Egypt seeks $4.8 billion IMF loan for stricken economy
CAIRO (Reuters) - Egypt has requested a $4.8 billion loan from the International Monetary Fund and hopes for a deal by the end of year, officials said during a visit on Wednesday by IMF chief Christine Lagarde to discuss helping the ailing economy.
Egypt said last week it would discuss a bigger-than-expected loan from the fund, whose support could help to stave off a balance of payments crisis and rebuild confidence among investors who fled during 18 months of political turmoil.
Egypt's military-appointed interim government had been negotiating a $3.2 billion package before it handed power to President Mohamed Mursi on June 30. The deal was not finalized.
"We have officially requested a $4.8 billion loan from the IMF," presidential spokesman Yasser Ali told Reuters as Lagarde met the president. An IMF official confirmed the request.
During earlier talks, army officials had voiced concerns about extending Egypt's foreign debt under their watch, while the IMF insisted any accord receive "broad political support".
Mursi's group, the Muslim Brotherhood, at the time declined to support any deal, saying the government had not shared enough information on how the money would be used. The Brotherhood at that point had nearly half the seats in parliament.
Lagarde's visit signals a fresh determination on both sides to seal a long-awaited accord after Mursi, who appointed his first government last month.
She said the IMF would look at fiscal, monetary and structural issues, promising that the IMF would be a partner in "an Egyptian journey" of economic reform.
BROAD POLITICAL SUPPORT
Asked if the IMF wanted any loan accord to be approved by an elected parliament, Lagarde indicated that an elected president might alone satisfy the condition of broad political support.

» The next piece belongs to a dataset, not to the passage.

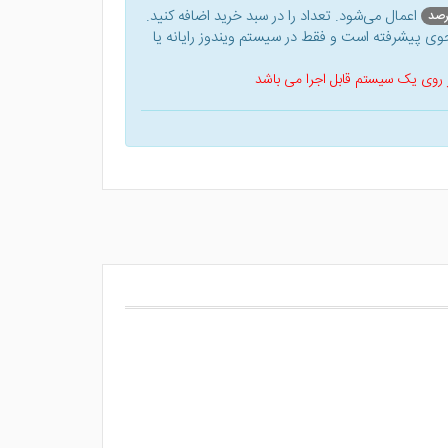
اعمال می‌شود. تعداد را در سبد خرید اضافه کنید.
ی پیشرفته است و فقط در سیستم ویندوز رایانه یا
 بر روی یک سیستم قابل اجرا می باشد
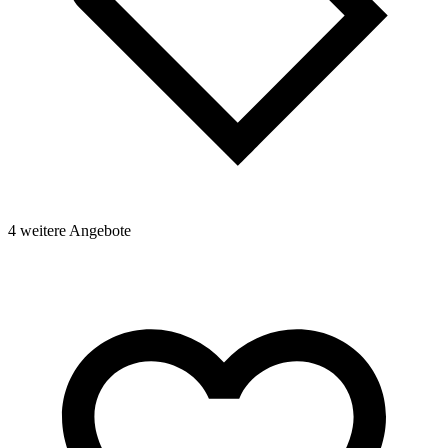
4 weitere Angebote
1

"It's going to take a bit of time and we feel that we have perfectly competent authorities to negotiate with," she said at a joint news conference with Egyptian Prime Minister Hisham Kandil. She added that talks would continue on Thursday and an IMF team would make further visits to Egypt.
Kandil said he expected the IMF loan would be for five years with a grace period of 39 months and interest rate of 1.1 percent, but said details were still being discussed.
"God willing there will be an agreement on a map for work extending to November or the beginning of December during which the loan will be signed with the IMF," he said.
During 18 tumultuous months since the overthrow of autocratic leader Hosni Mubarak, successive Egyptian governments negotiated with the IMF to secure emergency funding. An army council took charge after Mubarak fell on February 11, 2011.
Foreign investors have largely avoided Egypt since the uprising, waiting for the political situation to stabilize and for the government to get its finances under control.
"The visit of Christine Lagarde to Egypt today is perhaps the clearest signal yet that the country is close to signing a deal with the IMF," Said Hirsh, an economist with Capital Economics, wrote in a note on Wednesday.
"If this materializes before the end of the year ... it would mark a turning point for Egypt's economy - and should pave the way for a period of decent growth over the next five years or so," he wrote.
RUNNING OUT OF OPTIONS
Egypt's fiscal and balance of payments problems have worsened. The exodus of foreign investors have left local banks shouldering much of the lending to the state.
The government in the 12 months to end-June also borrowed nearly $12 billion, or about 4.5 percent of GDP, directly from the central bank, an unusual measure indicating it was running out of options to finance its budget deficit.
Since last year's popular uprising against Mubarak, Egypt also spent well over half its foreign reserves to support its currency, allowing the pound to weaken only by about 5 percent despite a sharp drop in tourism and foreign investment, two of Egypt's main sources of foreign exchange.
Egypt as of the end of July had reserves of $14.4 billion, of which only about half were in liquid cash or negotiable securities, economists say.
Many investors believe the currency is overvalued and have been reluctant to return partly because they fear a sharp currency devaluation could wipe out any returns.
An IMF deal would help Egypt to add credibility to economic reforms needed to restore investor confidence.
These include reducing subsidies on energy, which accounted for about 22 percent of all government spending in the fiscal year to June. The government is also expected to introduce a value-added tax in the next few months.
Based on government figures, the 2012/13 budget deficit will represent 7.9 percent of gross domestic product (GDP), down from 8.2 percent a year earlier. But most economists forecast lower GDP growth than the government's estimate of 4-4.5 percent.
Aid promised by foreign donors last year was largely absent until June, when Saudi Arabia transferred $1.5 billion as direct budget support, approved $430 million in project aid and pledged a $750 million credit line to import oil products.
Qatar also promised $2 billion in support this month.